### About this task
Please repeat the data below exactly, with the pictures removed.

### Material for this exercise
· · · ·
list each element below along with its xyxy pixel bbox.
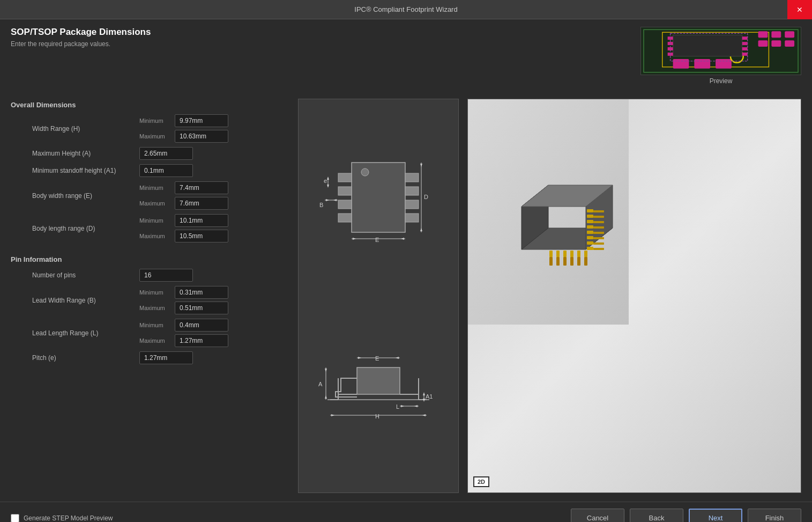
svg-rect-99 xyxy=(593,248,604,250)
cancel-button[interactable]: Cancel xyxy=(571,509,624,522)
svg-rect-110 xyxy=(577,257,580,266)
svg-rect-111 xyxy=(584,257,587,266)
svg-rect-3 xyxy=(758,31,768,38)
num-pins-group: Number of pins xyxy=(11,269,289,282)
svg-rect-7 xyxy=(771,40,781,47)
finish-button[interactable]: Finish xyxy=(748,509,801,522)
lead-length-l-group: Lead Length Range (L) Minimum Maximum xyxy=(11,319,289,347)
body-length-d-max-input[interactable] xyxy=(175,230,228,242)
svg-rect-8 xyxy=(785,40,794,47)
min-standoff-a1-label: Minimum standoff height (A1) xyxy=(32,167,139,174)
svg-rect-108 xyxy=(563,257,567,266)
svg-rect-89 xyxy=(587,236,593,239)
lead-length-l-max-input[interactable] xyxy=(175,334,228,347)
svg-rect-85 xyxy=(587,215,593,218)
svg-rect-86 xyxy=(587,220,593,223)
min-label-1: Minimum xyxy=(139,117,172,124)
svg-rect-20 xyxy=(742,47,748,50)
svg-rect-97 xyxy=(593,237,604,239)
svg-rect-24 xyxy=(352,163,405,232)
close-button[interactable]: ✕ xyxy=(787,0,812,19)
generate-step-label: Generate STEP Model Preview xyxy=(24,514,113,522)
svg-rect-18 xyxy=(742,36,748,40)
svg-rect-109 xyxy=(570,257,573,266)
lead-length-l-label: Lead Length Range (L) xyxy=(32,329,139,337)
body-width-e-max-input[interactable] xyxy=(175,197,228,210)
body-width-e-min-input[interactable] xyxy=(175,181,228,194)
svg-rect-84 xyxy=(587,209,593,212)
max-height-a-group: Maximum Height (A) xyxy=(11,147,289,160)
svg-rect-28 xyxy=(338,200,352,209)
body-width-e-label: Body width range (E) xyxy=(32,192,139,200)
form-panel: Overall Dimensions Width Range (H) Minim… xyxy=(11,99,289,493)
pitch-e-label: Pitch (e) xyxy=(32,354,139,362)
max-height-a-input[interactable] xyxy=(139,147,193,160)
lead-width-b-max-input[interactable] xyxy=(175,302,228,314)
back-button[interactable]: Back xyxy=(630,509,683,522)
svg-text:E: E xyxy=(375,237,379,243)
svg-rect-51 xyxy=(357,367,400,394)
min-label-2: Minimum xyxy=(139,185,172,191)
svg-rect-33 xyxy=(405,214,419,222)
svg-rect-93 xyxy=(593,216,604,218)
svg-text:e: e xyxy=(324,178,327,184)
preview-panel: 2D xyxy=(467,99,801,493)
footer: Generate STEP Model Preview Cancel Back … xyxy=(0,502,812,522)
title-bar-text: IPC® Compliant Footprint Wizard xyxy=(354,5,457,13)
top-view-diagram: e B D E xyxy=(309,146,448,254)
svg-rect-106 xyxy=(549,257,553,266)
body-length-d-label: Body length range (D) xyxy=(32,225,139,232)
lead-width-b-group: Lead Width Range (B) Minimum Maximum xyxy=(11,286,289,314)
svg-text:E: E xyxy=(375,355,379,362)
diagram-panel: e B D E xyxy=(298,99,459,493)
min-standoff-a1-group: Minimum standoff height (A1) xyxy=(11,164,289,177)
overall-dimensions-title: Overall Dimensions xyxy=(11,101,289,109)
svg-rect-91 xyxy=(587,247,593,250)
side-view-diagram: A A1 E L H xyxy=(309,338,448,445)
main-content: Overall Dimensions Width Range (H) Minim… xyxy=(0,90,812,502)
pin-information-title: Pin Information xyxy=(11,255,289,263)
width-range-h-max-input[interactable] xyxy=(175,130,228,143)
svg-rect-31 xyxy=(405,187,419,195)
min-label-5: Minimum xyxy=(139,322,172,328)
2d-badge: 2D xyxy=(473,476,489,487)
svg-rect-21 xyxy=(742,53,748,56)
lead-width-b-label: Lead Width Range (B) xyxy=(32,297,139,304)
svg-rect-30 xyxy=(405,173,419,182)
svg-text:D: D xyxy=(424,194,428,200)
svg-rect-102 xyxy=(563,251,567,257)
page-subtitle: Enter the required package values. xyxy=(11,40,151,48)
page-title: SOP/TSOP Package Dimensions xyxy=(11,27,151,38)
svg-rect-10 xyxy=(694,59,710,69)
min-standoff-a1-input[interactable] xyxy=(139,164,193,177)
next-button[interactable]: Next xyxy=(689,509,742,522)
width-range-h-min-input[interactable] xyxy=(175,114,228,127)
svg-rect-32 xyxy=(405,200,419,209)
max-label-3: Maximum xyxy=(139,233,172,239)
num-pins-input[interactable] xyxy=(139,269,193,282)
min-label-3: Minimum xyxy=(139,217,172,224)
svg-rect-107 xyxy=(556,257,560,266)
svg-rect-29 xyxy=(338,214,352,222)
svg-rect-13 xyxy=(673,35,742,56)
pitch-e-group: Pitch (e) xyxy=(11,351,289,364)
svg-text:A: A xyxy=(318,381,323,387)
generate-step-checkbox[interactable] xyxy=(11,514,19,523)
svg-rect-98 xyxy=(593,242,604,245)
width-range-h-label: Width Range (H) xyxy=(32,125,139,133)
lead-length-l-min-input[interactable] xyxy=(175,319,228,332)
pitch-e-input[interactable] xyxy=(139,351,193,364)
svg-rect-9 xyxy=(673,59,689,69)
3d-preview: 2D xyxy=(467,99,801,493)
svg-rect-100 xyxy=(549,251,553,257)
svg-text:H: H xyxy=(375,413,379,420)
lead-width-b-min-input[interactable] xyxy=(175,286,228,299)
body-length-d-min-input[interactable] xyxy=(175,214,228,227)
svg-rect-96 xyxy=(593,232,604,234)
max-height-a-label: Maximum Height (A) xyxy=(32,150,139,157)
svg-rect-87 xyxy=(587,225,593,229)
svg-rect-105 xyxy=(584,251,587,257)
svg-rect-26 xyxy=(338,173,352,182)
max-label-2: Maximum xyxy=(139,200,172,207)
preview-header-label: Preview xyxy=(710,77,733,85)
· · · ·
### Solution for this problem
list each element below along with its xyxy pixel bbox.
svg-rect-99 xyxy=(593,248,604,250)
cancel-button[interactable]: Cancel xyxy=(571,509,624,522)
svg-rect-110 xyxy=(577,257,580,266)
svg-rect-111 xyxy=(584,257,587,266)
svg-rect-3 xyxy=(758,31,768,38)
num-pins-group: Number of pins xyxy=(11,269,289,282)
svg-rect-7 xyxy=(771,40,781,47)
finish-button[interactable]: Finish xyxy=(748,509,801,522)
lead-length-l-group: Lead Length Range (L) Minimum Maximum xyxy=(11,319,289,347)
body-length-d-max-input[interactable] xyxy=(175,230,228,242)
svg-rect-8 xyxy=(785,40,794,47)
min-standoff-a1-label: Minimum standoff height (A1) xyxy=(32,167,139,174)
svg-rect-108 xyxy=(563,257,567,266)
svg-rect-89 xyxy=(587,236,593,239)
lead-length-l-max-input[interactable] xyxy=(175,334,228,347)
svg-rect-85 xyxy=(587,215,593,218)
svg-rect-86 xyxy=(587,220,593,223)
min-label-1: Minimum xyxy=(139,117,172,124)
svg-rect-20 xyxy=(742,47,748,50)
svg-rect-97 xyxy=(593,237,604,239)
svg-rect-24 xyxy=(352,163,405,232)
close-button[interactable]: ✕ xyxy=(787,0,812,19)
generate-step-label: Generate STEP Model Preview xyxy=(24,514,113,522)
svg-rect-18 xyxy=(742,36,748,40)
svg-rect-109 xyxy=(570,257,573,266)
lead-length-l-label: Lead Length Range (L) xyxy=(32,329,139,337)
body-width-e-max-input[interactable] xyxy=(175,197,228,210)
body-width-e-min-input[interactable] xyxy=(175,181,228,194)
svg-rect-84 xyxy=(587,209,593,212)
max-height-a-group: Maximum Height (A) xyxy=(11,147,289,160)
svg-rect-28 xyxy=(338,200,352,209)
body-width-e-label: Body width range (E) xyxy=(32,192,139,200)
form-panel: Overall Dimensions Width Range (H) Minim… xyxy=(11,99,289,493)
pitch-e-label: Pitch (e) xyxy=(32,354,139,362)
max-height-a-input[interactable] xyxy=(139,147,193,160)
lead-width-b-max-input[interactable] xyxy=(175,302,228,314)
back-button[interactable]: Back xyxy=(630,509,683,522)
svg-text:E: E xyxy=(375,237,379,243)
svg-rect-51 xyxy=(357,367,400,394)
min-label-2: Minimum xyxy=(139,185,172,191)
svg-rect-33 xyxy=(405,214,419,222)
svg-rect-93 xyxy=(593,216,604,218)
svg-text:e: e xyxy=(324,178,327,184)
preview-panel: 2D xyxy=(467,99,801,493)
footer: Generate STEP Model Preview Cancel Back … xyxy=(0,502,812,522)
title-bar-text: IPC® Compliant Footprint Wizard xyxy=(354,5,457,13)
top-view-diagram: e B D E xyxy=(309,146,448,254)
svg-rect-106 xyxy=(549,257,553,266)
body-length-d-label: Body length range (D) xyxy=(32,225,139,232)
lead-width-b-group: Lead Width Range (B) Minimum Maximum xyxy=(11,286,289,314)
svg-text:E: E xyxy=(375,355,379,362)
diagram-panel: e B D E xyxy=(298,99,459,493)
min-standoff-a1-group: Minimum standoff height (A1) xyxy=(11,164,289,177)
overall-dimensions-title: Overall Dimensions xyxy=(11,101,289,109)
svg-rect-91 xyxy=(587,247,593,250)
side-view-diagram: A A1 E L H xyxy=(309,338,448,445)
main-content: Overall Dimensions Width Range (H) Minim… xyxy=(0,90,812,502)
pin-information-title: Pin Information xyxy=(11,255,289,263)
width-range-h-max-input[interactable] xyxy=(175,130,228,143)
svg-rect-31 xyxy=(405,187,419,195)
min-label-5: Minimum xyxy=(139,322,172,328)
2d-badge: 2D xyxy=(473,476,489,487)
svg-rect-21 xyxy=(742,53,748,56)
lead-width-b-label: Lead Width Range (B) xyxy=(32,297,139,304)
svg-rect-30 xyxy=(405,173,419,182)
svg-text:D: D xyxy=(424,194,428,200)
svg-rect-102 xyxy=(563,251,567,257)
page-subtitle: Enter the required package values. xyxy=(11,40,151,48)
page-title: SOP/TSOP Package Dimensions xyxy=(11,27,151,38)
svg-rect-10 xyxy=(694,59,710,69)
min-standoff-a1-input[interactable] xyxy=(139,164,193,177)
next-button[interactable]: Next xyxy=(689,509,742,522)
width-range-h-min-input[interactable] xyxy=(175,114,228,127)
svg-rect-32 xyxy=(405,200,419,209)
max-label-3: Maximum xyxy=(139,233,172,239)
num-pins-input[interactable] xyxy=(139,269,193,282)
min-label-3: Minimum xyxy=(139,217,172,224)
svg-rect-107 xyxy=(556,257,560,266)
svg-rect-29 xyxy=(338,214,352,222)
svg-rect-13 xyxy=(673,35,742,56)
pitch-e-group: Pitch (e) xyxy=(11,351,289,364)
svg-text:A: A xyxy=(318,381,323,387)
generate-step-checkbox[interactable] xyxy=(11,514,19,523)
svg-rect-98 xyxy=(593,242,604,245)
width-range-h-label: Width Range (H) xyxy=(32,125,139,133)
lead-length-l-min-input[interactable] xyxy=(175,319,228,332)
pitch-e-input[interactable] xyxy=(139,351,193,364)
svg-rect-9 xyxy=(673,59,689,69)
3d-preview: 2D xyxy=(467,99,801,493)
svg-rect-100 xyxy=(549,251,553,257)
svg-text:H: H xyxy=(375,413,379,420)
lead-width-b-min-input[interactable] xyxy=(175,286,228,299)
body-length-d-min-input[interactable] xyxy=(175,214,228,227)
svg-rect-96 xyxy=(593,232,604,234)
max-height-a-label: Maximum Height (A) xyxy=(32,150,139,157)
svg-rect-87 xyxy=(587,225,593,229)
svg-rect-105 xyxy=(584,251,587,257)
svg-rect-26 xyxy=(338,173,352,182)
max-label-2: Maximum xyxy=(139,200,172,207)
preview-header-label: Preview xyxy=(710,77,733,85)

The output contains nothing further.